- Born: 1872 Rangoon, British Burma
- Died: 22 September 1924 (aged 51–52) Rangoon, British Burma
- Occupation: Judge
- Known for: The first Burmese man to be knighted by the British monarchy
- Children: Myo Kin and Kin Kin E
- Parent(s): Kya Hnaing and Po Kyaw

= Maung Khin =

Burmese judge

Sir Maung Khin KCIE (မောင်ခင် /my/; also spelled Maung Kin, U Khin and U Kin; 1872 – 22 September 1924) was the first Burmese judge of the Chief Court of Lower Burma during the British colonial era, and the first Burmese to be knighted. Maung Khin was known as a good, clean administrator, widely respected by the public.

==Personal history==

Maung Khin was born to Kya Hnaing and Po Kyaw in Rangoon (Yangon) in 1872, twenty years after the British had captured Lower Burma.

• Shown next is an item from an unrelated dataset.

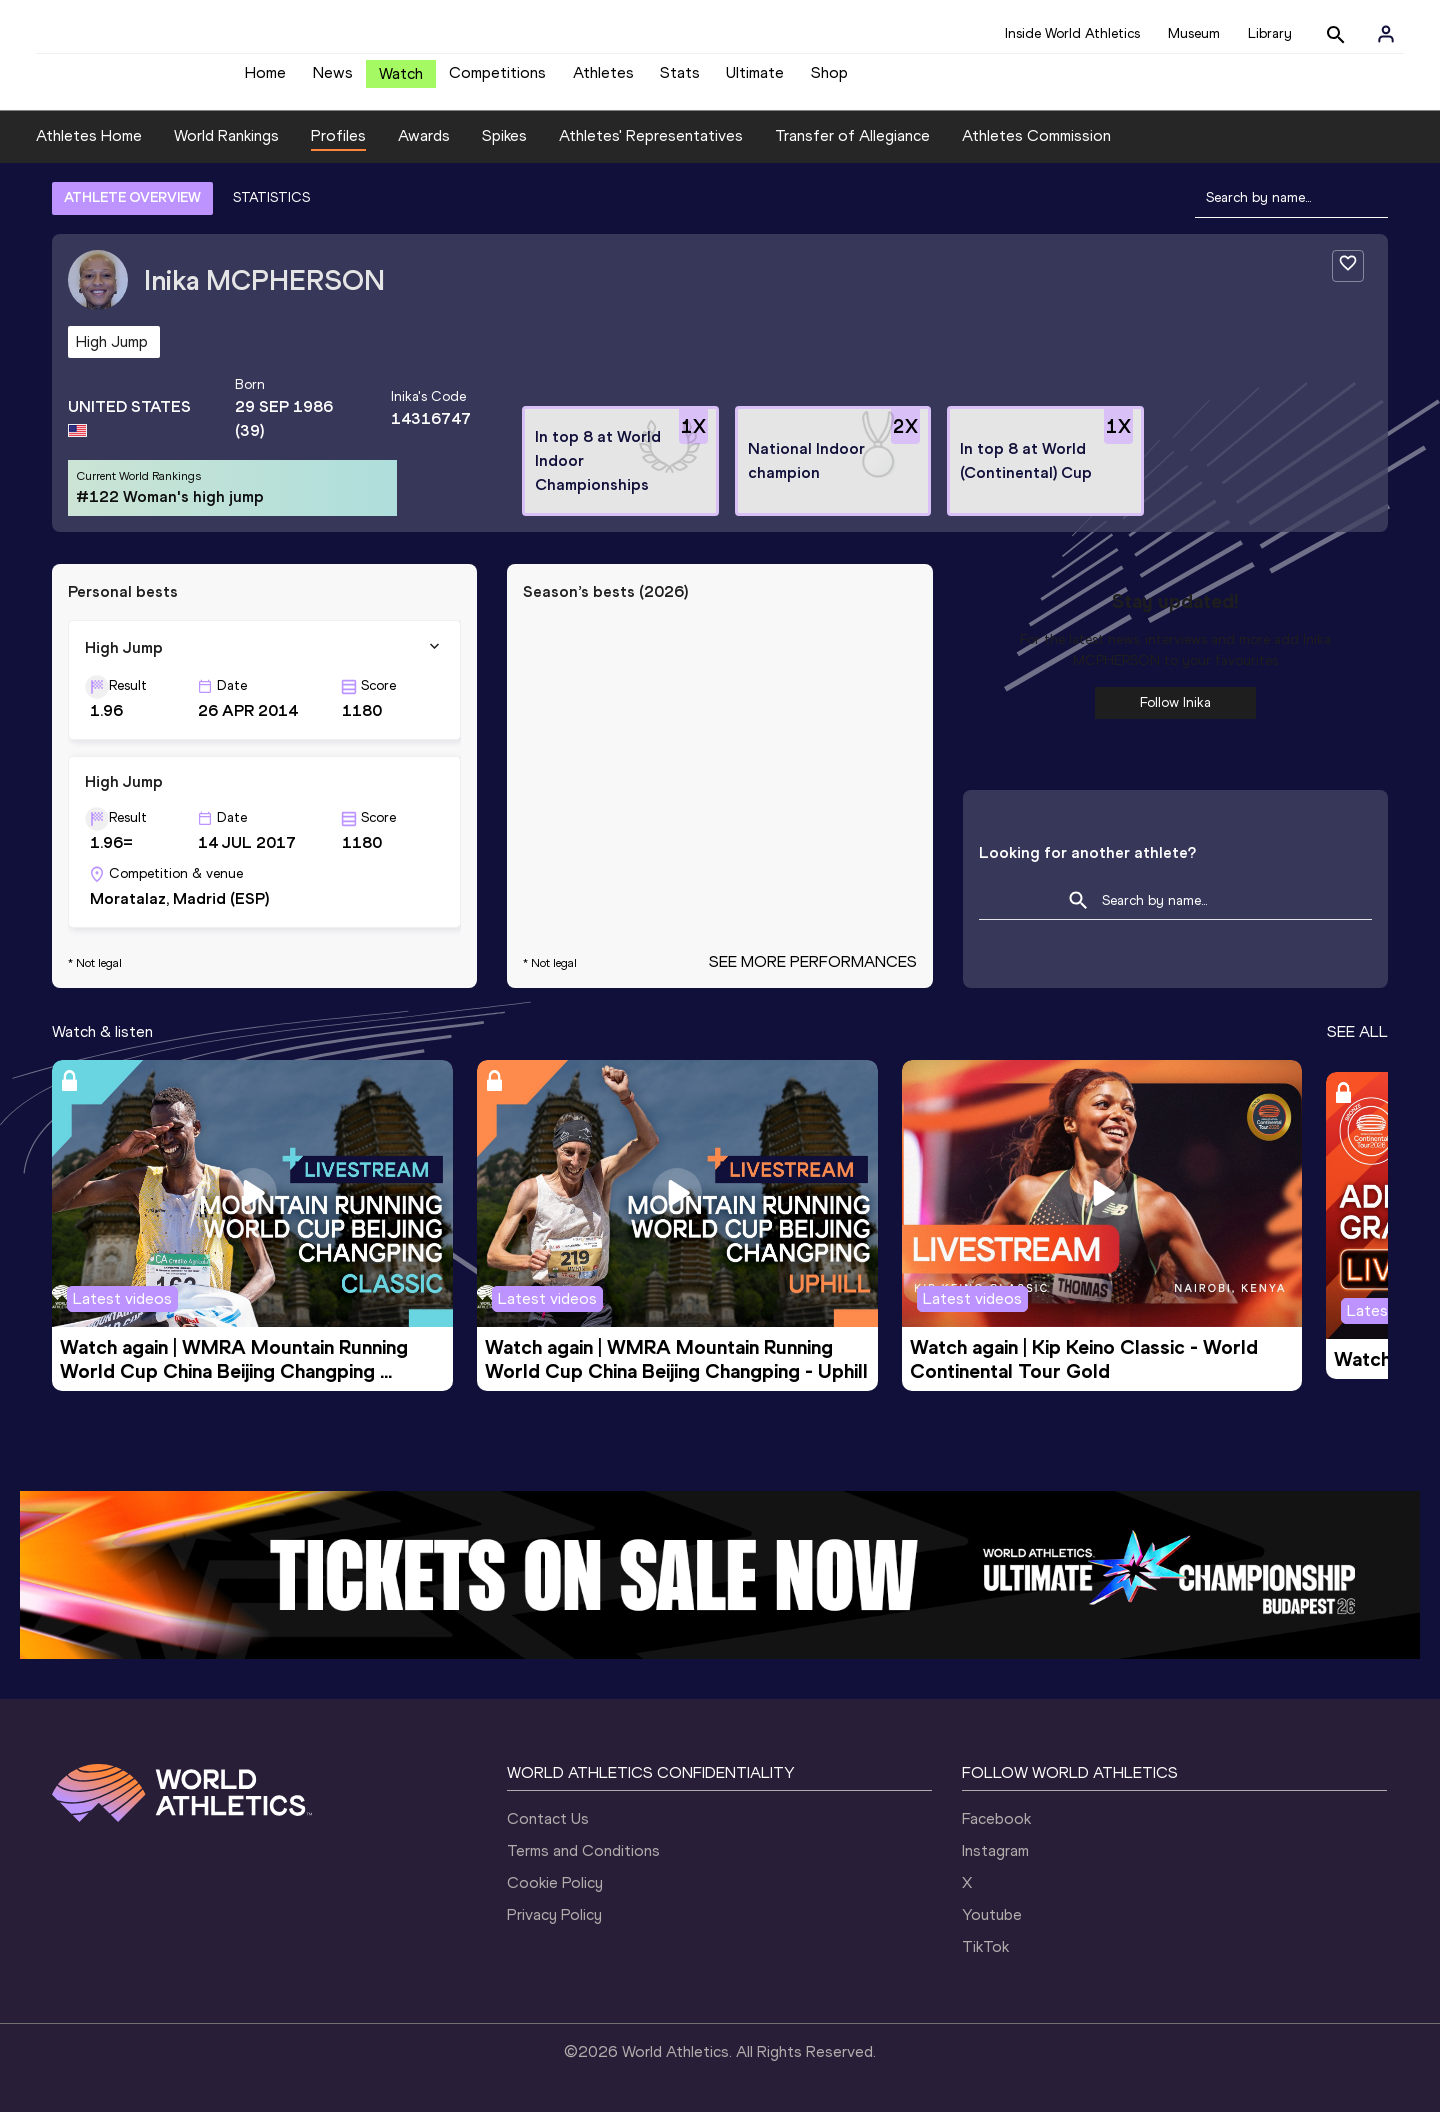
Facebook (996, 1833)
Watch (401, 81)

Maung Khin studied at Rangoon's elite St. Paul's English High School and Rangoon College, and proceeded to read law in the United Kingdom. After passing the law exam at Middle Temple in 1898, he returned to Yangon and worked as a barrister. In 1921, Maung Khin became first Burmese judge of the Chief Court of Lower Burma. In 1923, he was appointed Minister of Internal Affairs and made a Knight Commander of the Order of the Indian Empire, and became the first Burmese man to receive the title "Sir".

Sir Maung's hobbies were horse riding and gardening. He died on 22 September 1924. He was survived by his wife and their son Myo Kin and daughter Kin Kin E.